Così in astratto, direi che la differenza giovani-adulti, persino giovani-vecchi non esiste. Esistono differenze residuali create dal mercato (il giovane E' un'invenzione del mercato, data gli anni 50' del XX secolo, la sua patria sono gli Usa, il giovane come categoria, target, età sospesa, nasce con James Dean e Elvis Presley, prima si era ragazzi fino al militare e subito dopo adulti, pronti per il matrimonio e la fabbrica). Sul piano dei comportamenti oggi ci sono 50enni/60enni indistinguibili o quasi dai loro figli, e a me non pare una cosa tremenda. Così in astratto, il conflitto generazionale, quello che impazzava nel '68, quello che spingeva tanti ragazzi a sognare di "scappare di casa", non ha più ragione di esistere (prova ne è che tanti "giovani" stanno in famiglia fino a 30 e più anni senza grossi problemi).
Però, chi dice che il mercato del lavoro, la crisi irreversibile del sistema pensionistico ecc. non finiranno con il farlo riesplodere, questo conflitto, in altre forme? Ovvero non per le questioni morali/estetiche/culturali del passato (quanto star fuori la sera, la verginità, i capelli lunghi, la musica, le canne ecc.) ma per le concretissime questioni poste dall'economia?
Il film di ieri si concludeva in maniera consolatoria per i "vecchi": il dirigente (che ha appena avuto una nuova figlia, e deve anche mandare la prima in una costosa università, e questo è esemplificativo: a 50 anni ci si arrabatta ancora con pannolini e orari che impazziscono) viene reintegrato nel suo ruolo, mentre il giovane rampante, licenziato di brutto, va a correre sulla spiaggia ponendosi i soliti quesiti esistenziali (chi sono? cosa voglio nella vita?).

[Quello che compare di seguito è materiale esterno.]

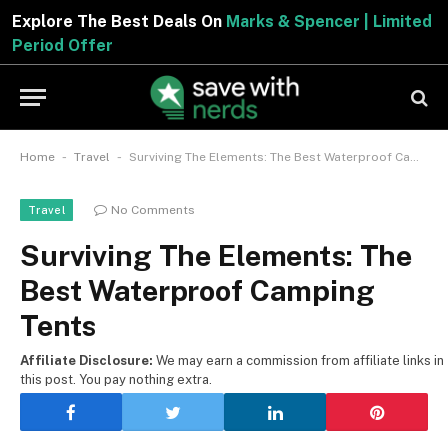
Explore The Best Deals On
Marks & Spencer | Limited
Period Offer
-
-
Home
Travel
Surviving The Elements: The Best Waterproof Camping Tents
No Comments
Travel
Surviving The Elements: The
Best Waterproof Camping
Tents
Affiliate Disclosure:
We may earn a commission from affiliate links in
this post. You pay nothing extra.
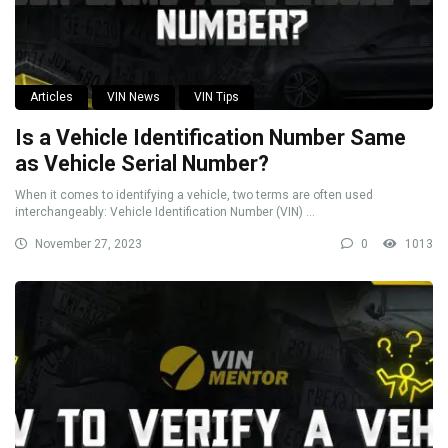
Articles
VIN News
VIN Tips
Is a Vehicle Identification Number Same
as Vehicle Serial Number?
When it comes to identifying a vehicle, two terms are often used
interchangeably: Vehicle Identification Number (VIN) ...
November 27, 2023
0
1013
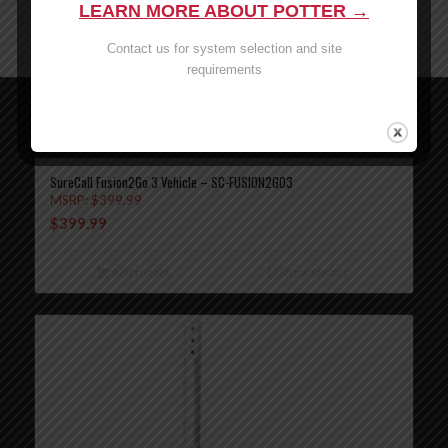
LEARN MORE ABOUT POTTER →
www.P65Warnings.ca.gov
Contact us for system selection and site
requirements
Related products
SureCall Fusion2Go 3 Vehicle – SC-FUSION2GO3
MSRP:
$
399.99
$
399.99
Add to cart
Show Details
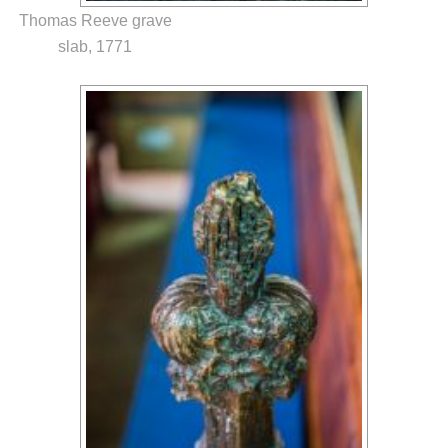
Thomas Reeve grave
slab, 1771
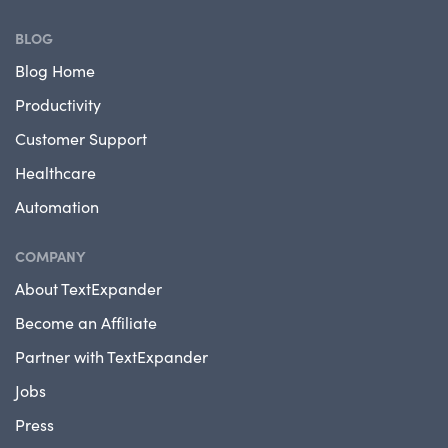
BLOG
Blog Home
Productivity
Customer Support
Healthcare
Automation
COMPANY
About TextExpander
Become an Affiliate
Partner with TextExpander
Jobs
Press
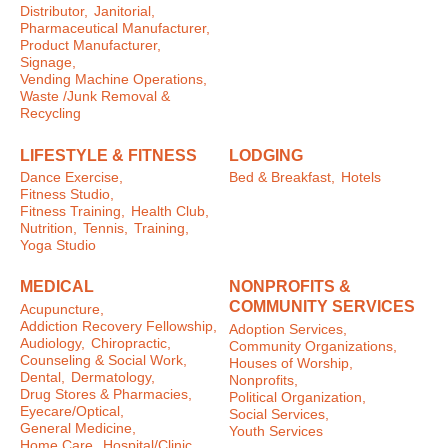
Distributor,
Janitorial,
Pharmaceutical Manufacturer,
Product Manufacturer,
Signage,
Vending Machine Operations,
Waste /Junk Removal &
Recycling
LIFESTYLE & FITNESS
LODGING
Dance Exercise,
Bed & Breakfast,
Hotels
Fitness Studio,
Fitness Training,
Health Club,
Nutrition,
Tennis,
Training,
Yoga Studio
MEDICAL
NONPROFITS &
COMMUNITY SERVICES
Acupuncture,
Addiction Recovery Fellowship,
Adoption Services,
Audiology,
Chiropractic,
Community Organizations,
Counseling & Social Work,
Houses of Worship,
Dental,
Dermatology,
Nonprofits,
Drug Stores & Pharmacies,
Political Organization,
Eyecare/Optical,
Social Services,
General Medicine,
Youth Services
Home Care,
Hospital/Clinic,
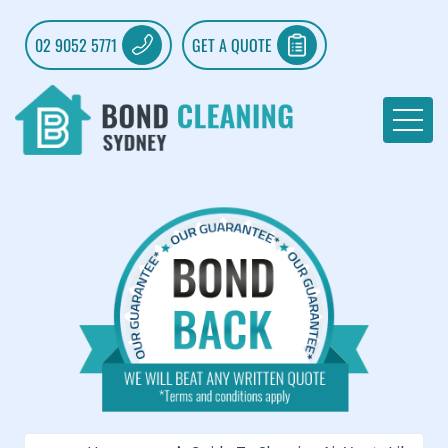
02 9052 5771
GET A QUOTE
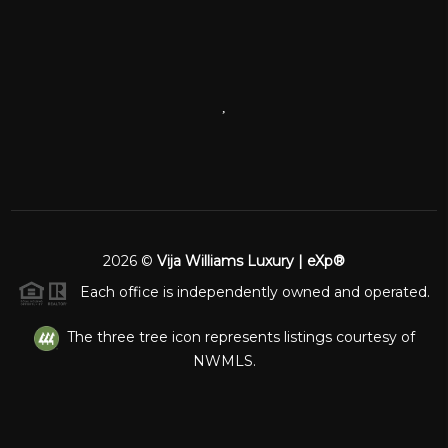
,
2026
©
Vija Williams Luxury | eXp®
Each office is independently owned and operated.
The three tree icon represents listings courtesy of
NWMLS.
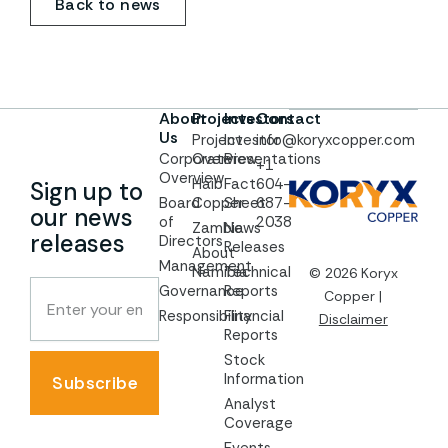
Back to news
About
Projects
Investors
Contact
Us
Project
Investor
info@koryxcopper.com
Corporate
Overview
Presentations
+1
Overview
Haib
Fact
604-
Sign up to
Board
Copper
Sheet
687-
our news
of
2038
Zambia
News
releases
Directors
Releases
About
Management
Namibia
Technical
© 2026 Koryx
Governance
Reports
Copper |
Responsibility
Financial
Disclaimer
Reports
Stock
Information
Subscribe
Analyst
Coverage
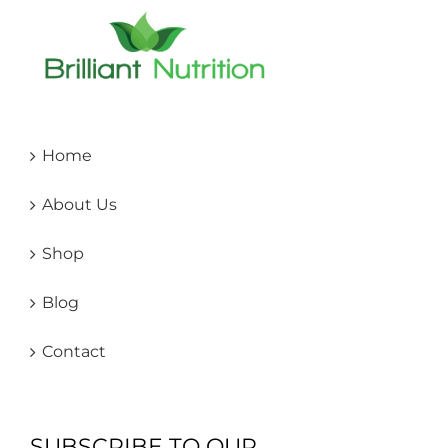
Home
About Us
Shop
Blog
Contact
SUBSCRIBE TO OUR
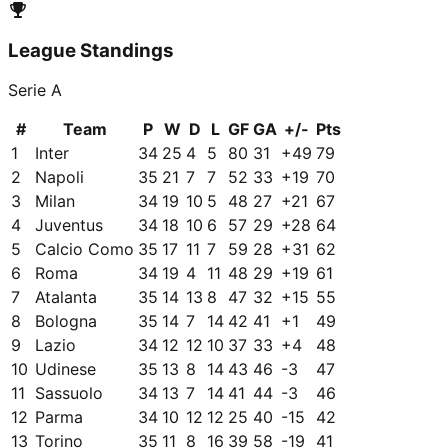
League Standings
Serie A
#
Team
P
W
D
L
GF
GA
+/-
Pts
1
Inter
34
25
4
5
80
31
+
49
79
2
Napoli
35
21
7
7
52
33
+
19
70
3
Milan
34
19
10
5
48
27
+
21
67
4
Juventus
34
18
10
6
57
29
+
28
64
5
Calcio Como
35
17
11
7
59
28
+
31
62
6
Roma
34
19
4
11
48
29
+
19
61
7
Atalanta
35
14
13
8
47
32
+
15
55
8
Bologna
35
14
7
14
42
41
+
1
49
9
Lazio
34
12
12
10
37
33
+
4
48
10
Udinese
35
13
8
14
43
46
-3
47
11
Sassuolo
34
13
7
14
41
44
-3
46
12
Parma
34
10
12
12
25
40
-15
42
13
Torino
35
11
8
16
39
58
-19
41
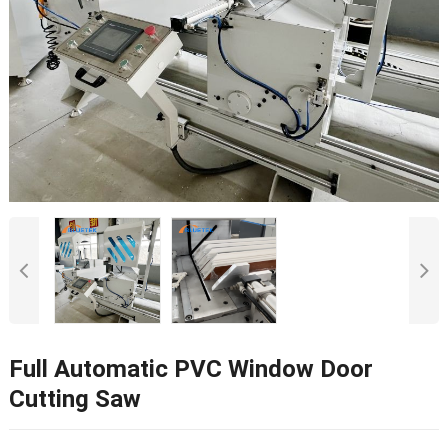
Full Automatic PVC Window Door
Cutting Saw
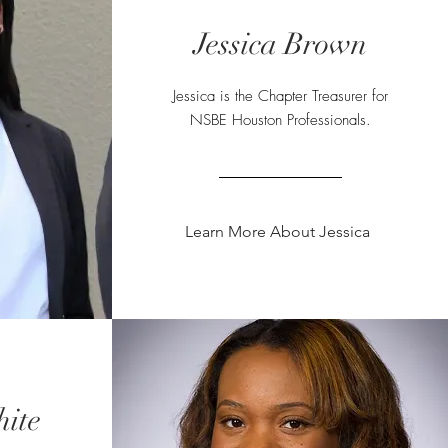
Jessica Brown
Jessica
is the Chapter Treasurer for
NSBE Houston Professionals.
Learn More About Jessica
hite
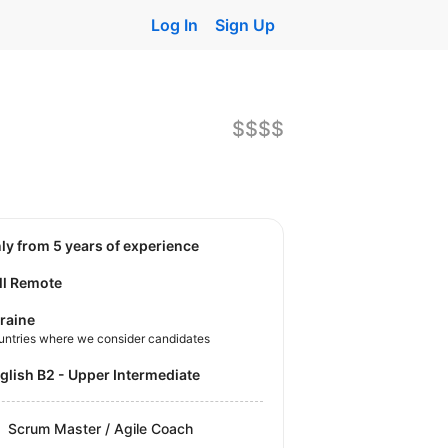
Log In
Sign Up
$$$$
nly from 5 years of experience
ll Remote
raine
untries where we consider candidates
nglish B2 - Upper Intermediate
Scrum Master / Agile Coach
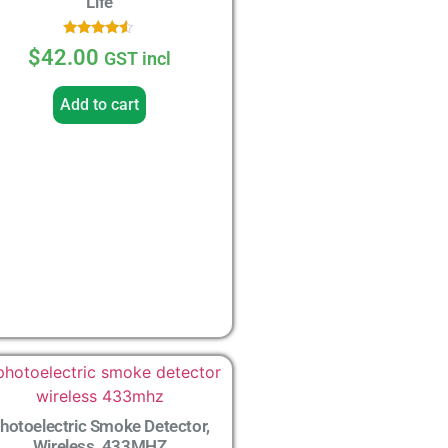
Life
Rated
$
42.00
GST incl
4.33
out of 5
Add to cart
hotoelectric Smoke Detector,
Wireless, 433MHZ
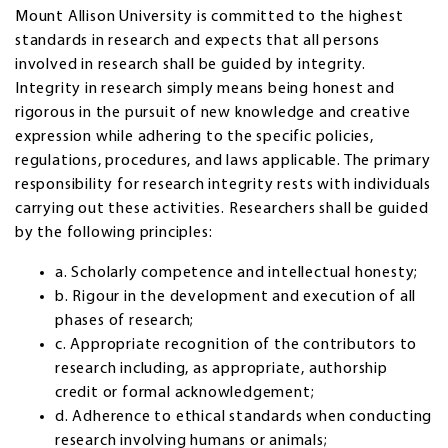
Mount Allison University is committed to the highest
standards in research and expects that all persons
involved in research shall be guided by integrity.
Integrity in research simply means being honest and
rigorous in the pursuit of new knowledge and creative
expression while adhering to the specific policies,
regulations, procedures, and laws applicable. The primary
responsibility for research integrity rests with individuals
carrying out these activities. Researchers shall be guided
by the following principles:
a. Scholarly competence and intellectual honesty;
b. Rigour in the development and execution of all
phases of research;
c. Appropriate recognition of the contributors to
research including, as appropriate, authorship
credit or formal acknowledgement;
d. Adherence to ethical standards when conducting
research involving humans or animals;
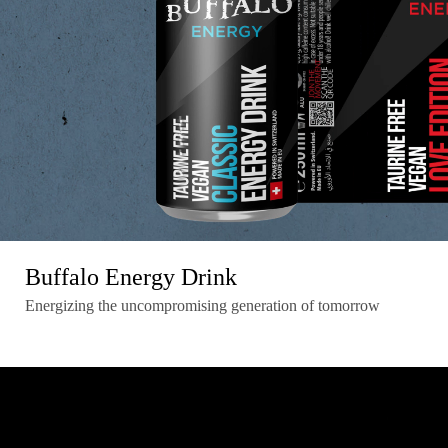
Buffalo Energy Drink
Energizing the uncompromising generation of tomorrow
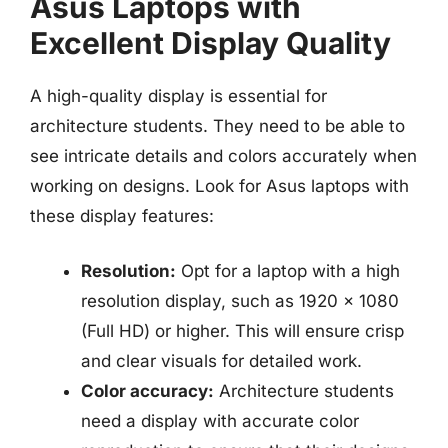
Asus Laptops with
Excellent Display Quality
A high-quality display is essential for
architecture students. They need to be able to
see intricate details and colors accurately when
working on designs. Look for Asus laptops with
these display features:
Resolution:
Opt for a laptop with a high
resolution display, such as 1920 x 1080
(Full HD) or higher. This will ensure crisp
and clear visuals for detailed work.
Color accuracy:
Architecture students
need a display with accurate color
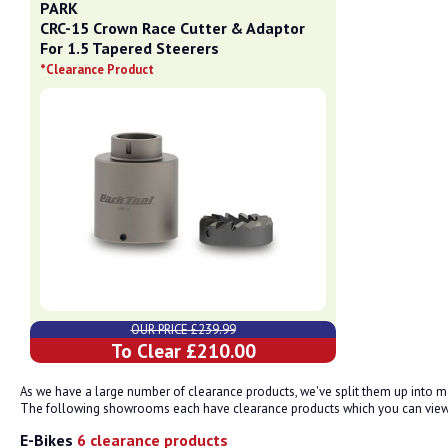
PARK
CRC-15 Crown Race Cutter & Adaptor
For 1.5 Tapered Steerers
*Clearance Product
OUR PRICE £239.99
To Clear £210.00
As we have a large number of clearance products, we've split them up into
The following showrooms each have clearance products which you can view.
E-Bikes
6 clearance products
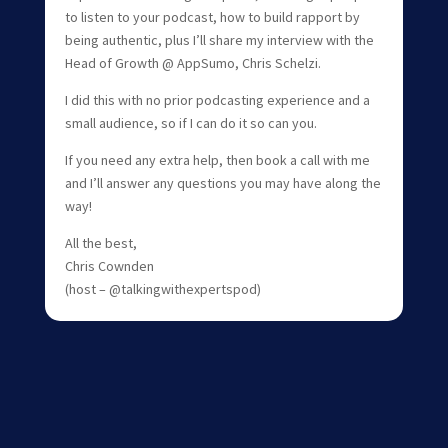
to listen to your podcast, how to build rapport by
being authentic, plus I’ll share my interview with the
Head of Growth @ AppSumo, Chris Schelzi.
I did this with no prior podcasting experience and a
small audience, so if I can do it so can you.
If you need any extra help, then book a call with me
and I’ll answer any questions you may have along the
way!
All the best,
Chris Cownden
(host – @talkingwithexpertspod)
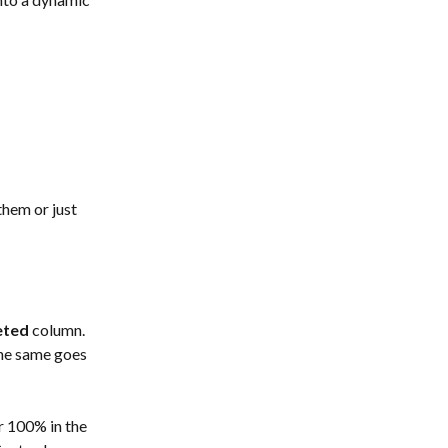
them or just 
eted
 column. 
the same goes 
r 100% in the 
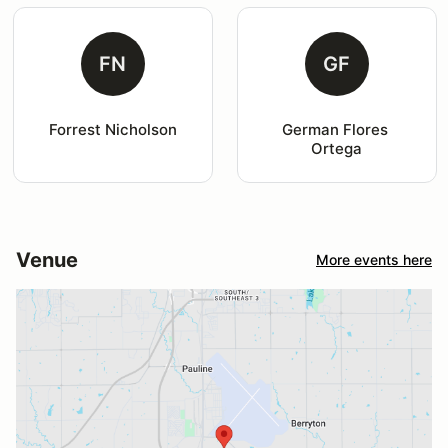
FN
GF
Forrest Nicholson
German Flores 
Ortega
Venue
More events here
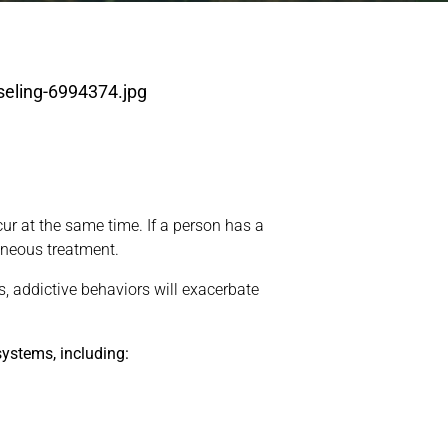
ur at the same time. If a person has a
aneous treatment.
, addictive behaviors will exacerbate
ystems, including:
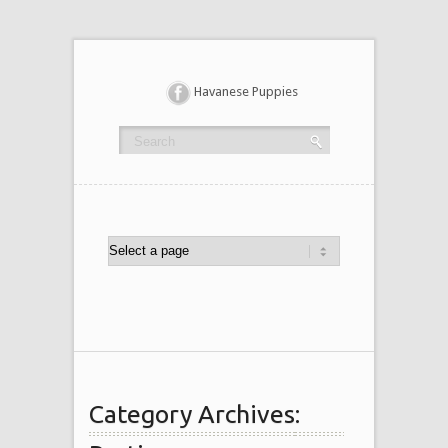
Havanese Puppies
Category Archives:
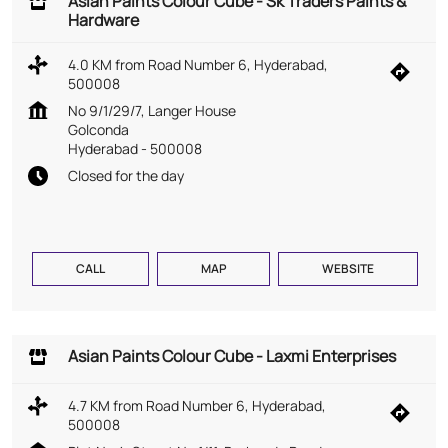
Asian Paints Colour Cube - Sk Traders Paints &
Hardware
4.0 KM from Road Number 6, Hyderabad,
500008
No 9/1/29/7, Langer House
Golconda
Hyderabad
-
500008
Closed for the day
CALL
MAP
WEBSITE
Asian Paints Colour Cube - Laxmi Enterprises
4.7 KM from Road Number 6, Hyderabad,
500008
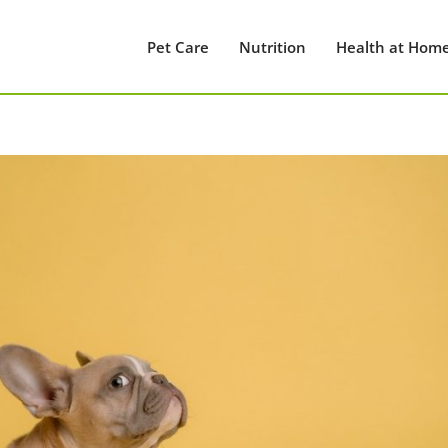
Pet Care
Nutrition
Health at Hom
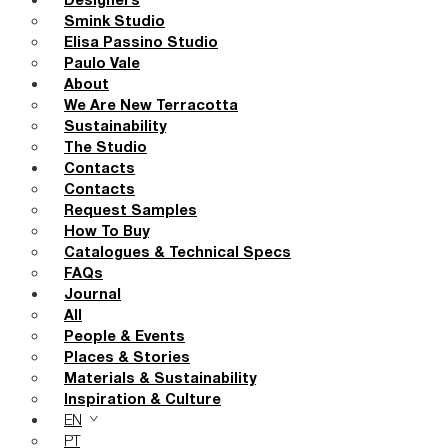
Designers
Smink Studio
Elisa Passino Studio
Paulo Vale
About
We Are New Terracotta
Sustainability
The Studio
Contacts
Contacts
Request Samples
How To Buy
Catalogues & Technical Specs
FAQs
Journal
All
People & Events
Places & Stories
Materials & Sustainability
Inspiration & Culture
EN
PT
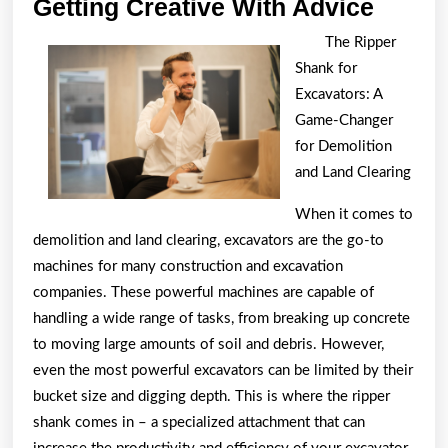
Gettin
Getting Creative With Advice
Creati
The Ripper
With
Shank for
Advic
Excavators: A
Game-Changer
for Demolition
and Land Clearing
When it comes to
demolition and land clearing, excavators are the go-to
machines for many construction and excavation
companies. These powerful machines are capable of
handling a wide range of tasks, from breaking up concrete
to moving large amounts of soil and debris. However,
even the most powerful excavators can be limited by their
bucket size and digging depth. This is where the ripper
shank comes in – a specialized attachment that can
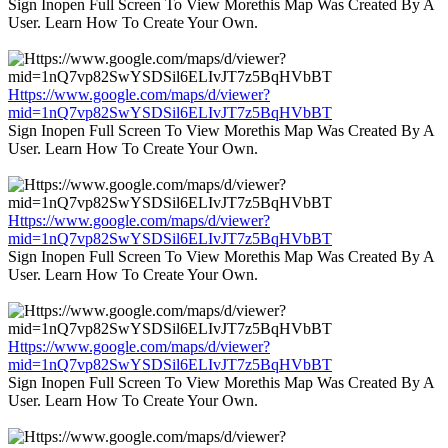
Sign Inopen Full Screen To View Morethis Map Was Created By A
User. Learn How To Create Your Own.
Https://www.google.com/maps/d/viewer?
mid=1nQ7vp82SwYSDSil6ELIvJT7z5BqHVbBT
Sign Inopen Full Screen To View Morethis Map Was Created By A
User. Learn How To Create Your Own.
Https://www.google.com/maps/d/viewer?
mid=1nQ7vp82SwYSDSil6ELIvJT7z5BqHVbBT
Sign Inopen Full Screen To View Morethis Map Was Created By A
User. Learn How To Create Your Own.
Https://www.google.com/maps/d/viewer?
mid=1nQ7vp82SwYSDSil6ELIvJT7z5BqHVbBT
Sign Inopen Full Screen To View Morethis Map Was Created By A
User. Learn How To Create Your Own.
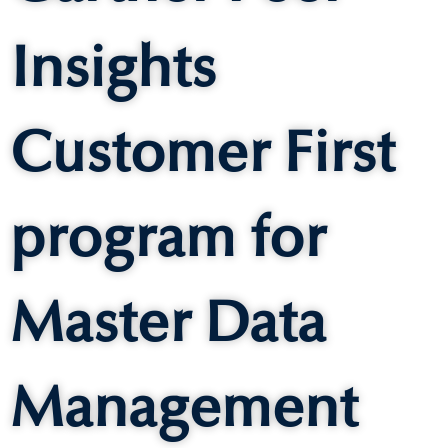
Insights
Customer First
program for
Master Data
Management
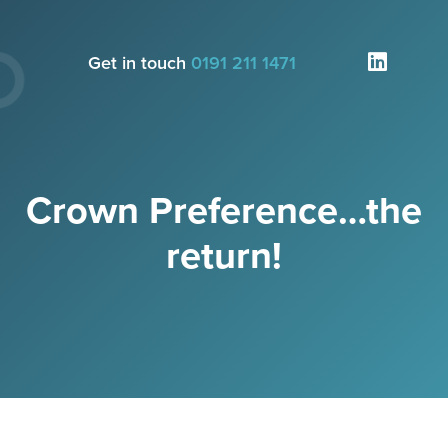
Get in touch
0191 211 1471
Crown Preference…the
return!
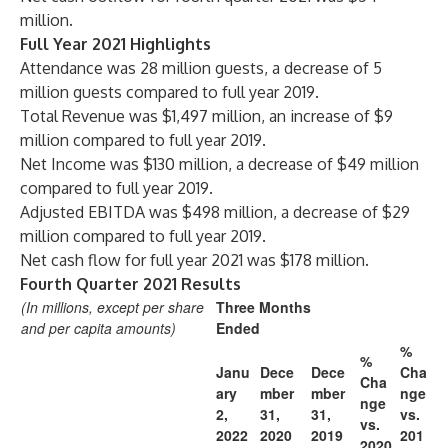
million.
Full Year 2021 Highlights
Attendance was 28 million guests, a decrease of 5
million guests compared to full year 2019.
Total Revenue was $1,497 million, an increase of $9
million compared to full year 2019.
Net Income was $130 million, a decrease of $49 million
compared to full year 2019.
Adjusted EBITDA was $498 million, a decrease of $29
million compared to full year 2019.
Net cash flow for full year 2021 was $178 million.
Fourth Quarter 2021 Results
(In millions, except per share
Three Months
and per capita amounts)
Ended
%
%
Janu
Dece
Dece
Cha
Cha
ary
mber
mber
nge
nge
2,
31,
31,
vs.
vs.
2022
2020
2019
201
2020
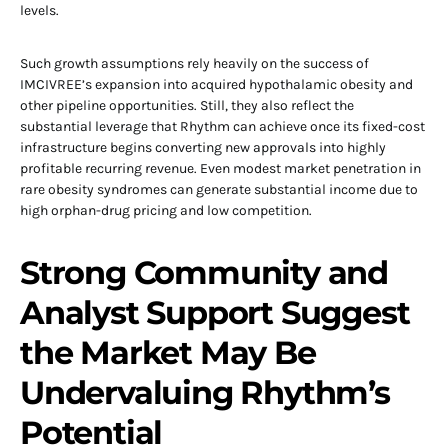
levels.
Such growth assumptions rely heavily on the success of
IMCIVREE’s expansion into acquired hypothalamic obesity and
other pipeline opportunities. Still, they also reflect the
substantial leverage that Rhythm can achieve once its fixed-cost
infrastructure begins converting new approvals into highly
profitable recurring revenue. Even modest market penetration in
rare obesity syndromes can generate substantial income due to
high orphan-drug pricing and low competition.
Strong Community and
Analyst Support Suggest
the Market May Be
Undervaluing Rhythm’s
Potential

La realtà forse è un po' diversa: è la realtà di tante persone che a un certo punto della loro vita sono stufe di lavorare (anche perchè vengono progressivamente messe ai margini dell'organizzazione aziendale, non tutti sono professori universitari o manager alla Vincenzo Cipolletta) ma devono continuare a scaldare la sedia perché l'età della pensione si è inesorabilmente allontanata. Tutto questo mentre premono alle porte giovani reduci da master e altre esperienze amene in giro per il mondo, costretti ad adattarsi a lavori precari o sottopagati e a volte neanche tanto eccitanti.